Quand le Temple fut construit, Salomon « aménagea un Debir dans le Temple, à l’intérieur, pour y placer l’arche de l’alliance du Seigneur » (1R 6,19), « c'est-à-dire au Saint des Saints, sous les ailes des chérubins » (1R 8, 6). Debir est de la même racine que Davar, la Parole. Il y a là une leçon importante pour notre temps. Ce qui rend humain l’homme, c’est sa parole : le langage humain est plus que le langage informatique ou animal, la parole humaine qui est plus que la transmission d’une information ou d’un affect. Or la parole doit avoir un fondement, car comment obliger quelqu’un à croire ce que je vous dis ? Ce qu’il faut bien comprendre, c’est que l’homme peut avoir une parole humaine parce qu’à son origine, Dieu lui a adressé la parole. La parole divine a fondé la parole humaine.

Le couvercle de l’Arche d’Alliance s’appelle le « propitiatoire », d’un mot hébreu qui veut dire « couvrir », avec le sens métaphorique « expier les péchés ». Au grand jour des Expiations, le grand-prêtre aspergeait ce couvercle du sang de la victime offerte pour les péchés du peuple

(cf. Lv 16). Le propitiatoire, on l’a dit, est aussi le lieu de la mystérieuse présence de Dieu. Le sang du sacrifice, dans lequel tous les péchés des Hébreux ont été absorbés, est purifié en ‘touchant’ la divinité, et les hommes représentés par ce sang sont rendus purs. De plus, à travers la démarche pratiquée pendant les jours précédant le Yom Kippour, l’expérience juive de la miséricorde divine a une dimension communautaire.

Nabuchodonosor conquit Jérusalem en 597 av J-C, et emporta tous les trésors du temple et du palais royal. Puis, en 587, il brûla le temple et il le dépouilla de tous les objets précieux qui servaient au culte (2 R 24 – 25 ; 2 Chr 36, 10 ; Is 39, 6). Cependant, par un respect pudique, on ne nomme pas l’Arche d’Alliance parmi les objets pillés : au moment de la destruction du temple, docile à un oracle divin, le prophète Jérémie prit l’Arche d’alliance et la cacha dans une grotte (2Mac 2, 4-8).

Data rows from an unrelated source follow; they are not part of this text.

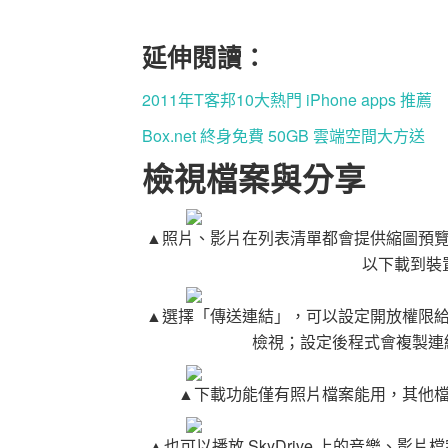
延伸閱讀：
2011年T客邦10大熱門 iPhone apps 推薦
Box.net 終身免費 50GB 雲端空間大方送
檢視檔案與分享
▲照片、影片在列表清單都會提供縮圖預
以下載到裝
▲選擇「傳送連結」，可以設定開放權限
檢視；設定後程式會複製連結
▲下載功能僅有照片檔案能用，其他
▲也可以播放 SkyDrive 上的音樂、影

Quelques témoignages des rabbins disent que l’Arche a disparu et qu’elle est destinée à durer jusqu’au monde futur [1]. L’Alliance de Dieu avec Israël est éternelle, c’est pourquoi l’Arche est incorruptible. Elle est peut-être même, s’il le faut, au ciel (Ap 11, 19).

La foi chrétienne voit en Jésus la présence du Dieu vivant. En lui se touchent Dieu et l’homme. En lui se réalise ce que le rite du Jour de l’Expiation voulait exprimer : sur la Croix, Jésus dépose tout le péché non plus des seuls israélites, mais du monde entier, dans l’amour de Dieu et le fait fondre en lui. « Dieu l’a exposé, instrument de propitiation » (Rm 3, 23-25). « Dans la Passion de Jésus, toute l’abjection du monde entre en contact avec l’immensément Pur, avec l’âme de Jésus-Christ et ainsi avec le Fils de Dieu lui-même. En ce contact, la souillure du monde est réellement absorbée, annulée, transformée à travers la douleur de l’amour infini »[2]. La miséricorde jaillit du cœur de Jésus le Messie qui meurt en demandant au Père de pardonner aux hommes.

 

[1] Talmud de Babylone, Sotah 35° ; Nombre Rabbah (avec rabbi Jochanàn † 279)
[2]  Cf. J. RATZINGER, BENOIT XVI, Jésus de Nazareth. De l’entrée à Jérusalem à la Résurrection. Parole et Silence, Paris 2011, p. 263

Extraits de : Françoise Breynaert, Le Sanctuaire Notre-Dame de l’Arche d’Alliance, Imprimé avec autorisation ecclésiastique donnée le 27 septembre 2022 par Mgr Patrick CHAUVET, vicaire épiscopal à l’Imprimatur de l’archevêque de Paris.